Start of ENTRIES PROVIDED

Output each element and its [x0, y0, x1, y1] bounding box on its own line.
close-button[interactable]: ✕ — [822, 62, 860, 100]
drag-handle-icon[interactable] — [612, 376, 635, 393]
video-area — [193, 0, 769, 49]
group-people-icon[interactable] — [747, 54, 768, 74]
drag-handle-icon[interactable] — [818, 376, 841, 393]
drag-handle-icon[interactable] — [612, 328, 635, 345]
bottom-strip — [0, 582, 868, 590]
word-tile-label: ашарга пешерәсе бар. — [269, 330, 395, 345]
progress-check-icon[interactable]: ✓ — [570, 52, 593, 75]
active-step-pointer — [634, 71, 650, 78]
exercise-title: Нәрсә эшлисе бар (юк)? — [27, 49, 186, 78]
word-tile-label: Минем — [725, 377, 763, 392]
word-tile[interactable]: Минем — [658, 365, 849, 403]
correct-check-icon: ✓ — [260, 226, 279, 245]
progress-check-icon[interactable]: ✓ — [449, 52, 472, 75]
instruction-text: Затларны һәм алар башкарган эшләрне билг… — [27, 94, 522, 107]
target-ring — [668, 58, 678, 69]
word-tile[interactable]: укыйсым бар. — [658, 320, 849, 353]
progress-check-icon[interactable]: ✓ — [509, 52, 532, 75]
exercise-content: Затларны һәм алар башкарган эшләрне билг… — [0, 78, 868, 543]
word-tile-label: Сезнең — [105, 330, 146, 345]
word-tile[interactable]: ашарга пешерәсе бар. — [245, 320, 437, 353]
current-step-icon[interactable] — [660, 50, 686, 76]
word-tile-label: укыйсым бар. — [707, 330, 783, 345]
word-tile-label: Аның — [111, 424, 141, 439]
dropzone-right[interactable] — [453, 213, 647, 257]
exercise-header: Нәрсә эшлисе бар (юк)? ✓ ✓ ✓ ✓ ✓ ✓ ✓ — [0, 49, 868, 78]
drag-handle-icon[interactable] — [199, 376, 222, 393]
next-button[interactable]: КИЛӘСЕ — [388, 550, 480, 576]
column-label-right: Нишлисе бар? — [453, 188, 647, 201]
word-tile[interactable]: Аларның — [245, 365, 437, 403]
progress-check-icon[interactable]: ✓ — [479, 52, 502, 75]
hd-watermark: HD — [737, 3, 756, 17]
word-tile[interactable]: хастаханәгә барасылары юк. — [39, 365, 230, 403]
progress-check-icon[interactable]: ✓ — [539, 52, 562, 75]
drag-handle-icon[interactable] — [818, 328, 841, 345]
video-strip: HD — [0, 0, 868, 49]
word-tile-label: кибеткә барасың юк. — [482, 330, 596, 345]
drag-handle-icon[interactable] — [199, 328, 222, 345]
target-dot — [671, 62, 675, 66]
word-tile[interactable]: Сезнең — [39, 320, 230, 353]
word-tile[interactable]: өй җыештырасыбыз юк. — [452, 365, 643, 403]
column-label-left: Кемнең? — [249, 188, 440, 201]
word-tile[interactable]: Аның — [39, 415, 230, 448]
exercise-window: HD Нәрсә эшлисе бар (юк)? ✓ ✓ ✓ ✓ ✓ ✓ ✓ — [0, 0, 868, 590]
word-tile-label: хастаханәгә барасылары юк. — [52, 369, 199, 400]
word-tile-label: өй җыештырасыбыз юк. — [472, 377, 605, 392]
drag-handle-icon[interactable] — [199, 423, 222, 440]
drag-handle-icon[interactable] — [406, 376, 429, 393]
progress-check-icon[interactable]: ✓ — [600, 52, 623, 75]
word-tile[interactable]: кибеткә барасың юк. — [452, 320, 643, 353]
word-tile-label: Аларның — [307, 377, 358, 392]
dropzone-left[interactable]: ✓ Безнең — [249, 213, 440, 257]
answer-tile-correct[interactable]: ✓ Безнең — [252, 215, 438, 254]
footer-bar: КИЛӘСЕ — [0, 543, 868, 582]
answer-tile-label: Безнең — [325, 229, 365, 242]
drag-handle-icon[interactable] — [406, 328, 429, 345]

End of ENTRIES PROVIDED
Start of ENTRIES PROVIDED

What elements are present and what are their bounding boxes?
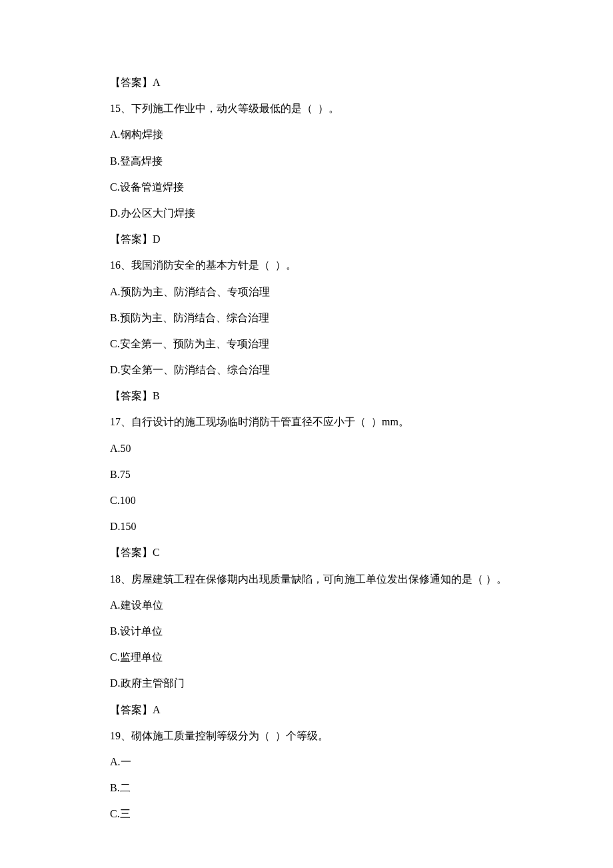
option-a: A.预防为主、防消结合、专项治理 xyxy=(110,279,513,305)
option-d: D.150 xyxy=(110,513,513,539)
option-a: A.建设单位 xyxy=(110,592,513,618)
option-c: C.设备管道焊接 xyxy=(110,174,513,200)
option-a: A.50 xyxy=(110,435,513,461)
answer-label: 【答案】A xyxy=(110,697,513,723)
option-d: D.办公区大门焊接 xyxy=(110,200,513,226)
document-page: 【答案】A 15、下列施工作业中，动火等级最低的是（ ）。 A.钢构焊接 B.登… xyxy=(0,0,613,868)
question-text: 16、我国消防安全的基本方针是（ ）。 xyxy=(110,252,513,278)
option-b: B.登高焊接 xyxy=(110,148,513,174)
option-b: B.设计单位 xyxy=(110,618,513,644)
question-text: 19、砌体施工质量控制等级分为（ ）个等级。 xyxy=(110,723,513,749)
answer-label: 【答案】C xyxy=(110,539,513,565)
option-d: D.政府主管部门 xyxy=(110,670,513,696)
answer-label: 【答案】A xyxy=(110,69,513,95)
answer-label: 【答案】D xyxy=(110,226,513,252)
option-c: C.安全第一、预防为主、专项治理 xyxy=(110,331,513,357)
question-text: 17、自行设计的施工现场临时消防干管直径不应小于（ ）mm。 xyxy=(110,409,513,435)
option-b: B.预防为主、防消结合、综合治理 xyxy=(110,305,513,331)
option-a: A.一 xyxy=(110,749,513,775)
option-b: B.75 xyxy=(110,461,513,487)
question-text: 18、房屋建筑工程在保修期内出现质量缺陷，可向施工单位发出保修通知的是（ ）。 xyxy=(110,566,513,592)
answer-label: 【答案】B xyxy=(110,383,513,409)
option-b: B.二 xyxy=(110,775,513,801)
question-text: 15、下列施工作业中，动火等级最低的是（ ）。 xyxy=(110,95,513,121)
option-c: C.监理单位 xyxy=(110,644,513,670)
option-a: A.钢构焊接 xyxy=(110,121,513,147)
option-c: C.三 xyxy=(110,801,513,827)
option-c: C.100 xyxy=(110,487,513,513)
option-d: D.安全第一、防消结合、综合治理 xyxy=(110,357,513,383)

End of ENTRIES PROVIDED

Each line in the records above with "барасың" must be returned.

### ANSWER BOX
word-tile-label: кибеткә барасың юк. — [482, 330, 596, 345]
word-tile[interactable]: кибеткә барасың юк. — [452, 320, 643, 353]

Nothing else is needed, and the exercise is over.